Ex: learning and growth included quantitative measures such as number of staff to be recruited,
number of position at different competence level and etc. Though these quantitative measures were
made as specific as possible such measures were not always meaningful enough to cover all the
purpose and objective of the perspective.

The measurement problem occurred for audit results also. In the audit result when non-compliance
used to happen, management was able to make remedial and corrective actions to minimise the risk
but the management was concerned about the compliance result of different processes when the
compliance result became an indicator.

On balance score card, this created undue pressure on managers to avoid non-compliant result. To
avoid missing the target for non-compliance manager does start to hide compliance information from
disclosure to scorecard in the review. This in turn undetermined the effectiveness of the scorecard
for the top management.

2.Target setting:

Target setting defined the kind of indicators are objective to be achieved in the beginning of the year.
But some indicators were difficult to measure such as culture related objective, example: cultural
transformation with the kind of things that pose difficulties in the target setting process. So they were
removed from the balanced scorecard.

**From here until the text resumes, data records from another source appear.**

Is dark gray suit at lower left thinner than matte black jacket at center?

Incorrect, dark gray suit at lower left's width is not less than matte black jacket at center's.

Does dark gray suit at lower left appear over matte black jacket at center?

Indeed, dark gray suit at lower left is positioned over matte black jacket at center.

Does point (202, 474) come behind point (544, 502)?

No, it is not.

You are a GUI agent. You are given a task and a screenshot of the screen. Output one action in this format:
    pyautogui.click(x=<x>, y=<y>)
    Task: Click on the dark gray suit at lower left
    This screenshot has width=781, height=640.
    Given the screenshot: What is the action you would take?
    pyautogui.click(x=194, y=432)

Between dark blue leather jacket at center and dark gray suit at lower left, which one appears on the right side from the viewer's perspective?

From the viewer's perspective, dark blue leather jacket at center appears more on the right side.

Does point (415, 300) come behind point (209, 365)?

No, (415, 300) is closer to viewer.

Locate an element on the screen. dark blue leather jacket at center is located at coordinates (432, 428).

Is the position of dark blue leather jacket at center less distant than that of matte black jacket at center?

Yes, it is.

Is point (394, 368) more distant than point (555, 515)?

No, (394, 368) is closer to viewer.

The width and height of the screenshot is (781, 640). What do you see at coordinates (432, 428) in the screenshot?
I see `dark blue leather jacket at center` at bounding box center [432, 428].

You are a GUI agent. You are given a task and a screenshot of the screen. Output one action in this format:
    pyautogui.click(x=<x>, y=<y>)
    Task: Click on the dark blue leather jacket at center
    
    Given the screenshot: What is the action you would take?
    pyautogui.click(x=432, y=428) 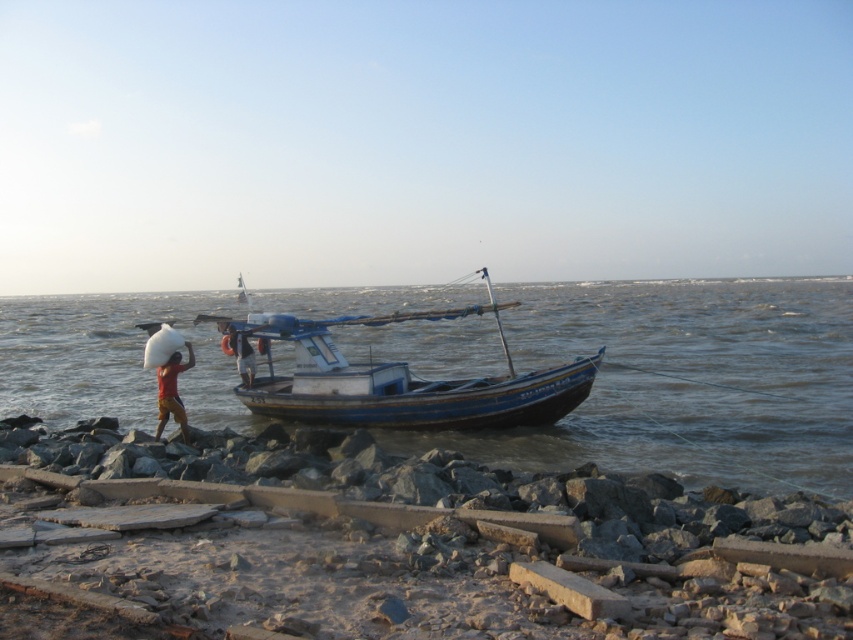 Measure the distance between point [91,340] and camera.

Point [91,340] and camera are 130.89 feet apart from each other.

Between point (120, 378) and point (476, 308), which one is positioned behind?

The point (120, 378) is behind.

Is point (467, 323) closer to camera compared to point (434, 320)?

No, it is behind (434, 320).

Locate an element on the screen. The height and width of the screenshot is (640, 853). blue wooden boat at lower center is located at coordinates (685, 381).

Describe the element at coordinates (172, 392) in the screenshot. I see `red fabric bag at center` at that location.

Is red fabric bag at center positioned before dark blue fabric shirt at center?

Yes, it is in front of dark blue fabric shirt at center.

This screenshot has width=853, height=640. Find the location of `red fabric bag at center`. red fabric bag at center is located at coordinates (172, 392).

Between blue wooden boat at lower center and red fabric bag at center, which one has less height?

red fabric bag at center is shorter.

Is point (737, 374) positioned in front of point (157, 387)?

No, (737, 374) is behind (157, 387).

At what (x,y) coordinates should I click in order to perform the action: click on blue wooden boat at lower center. Please return your answer as a coordinate pair (x, y). The image size is (853, 640). Looking at the image, I should click on (685, 381). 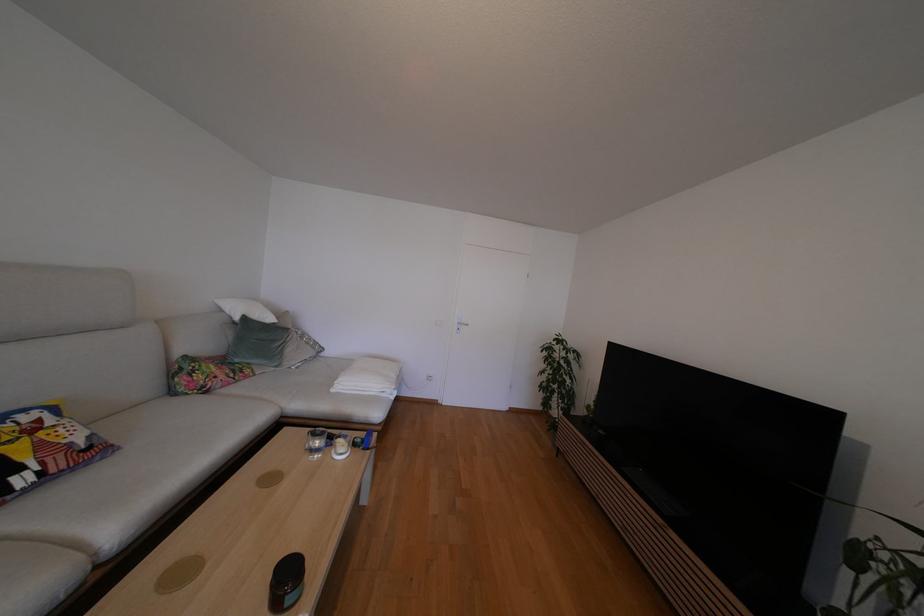 What do you see at coordinates (71, 436) in the screenshot? I see `a sofa sitting surface` at bounding box center [71, 436].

But if they would have presented it in balanced scorecard, they
would not have had realistic target as they were subject to bargaining and negotiation between
mangers during the target setting process.

Once indicator was determined and the target was set , the staff used to direct their efforts in the
pursuit of the indicator which result in sub optimal use of resources but the CEO thought that the
resources should have been used for a better purpose the overall benefit of the organisation.

3. Over measurement:

The balance score card after sometime had longer and longer list of indicators which increased the
work of reviewing. during our earliest age when the number of indicators was low, it was easily
manageable but as the number of indicators increased it got difficult to handle such information and
also it used to take lot of time to review the score cards. Not only an increasing number of indicators
but also the diffusion of scorecard from the top level management to operational unit post the
problem as well.

Lot of effort required for complete review of score card made it impossible for him to evaluate
manager on all scorecard and metrics. Even if some of the balance scorecard were online for automatic
updates still it used lot of time to review on what had been done , who has responsible to take actions
and etc. This made CEO consider whether there was business need to execute all of these action plan.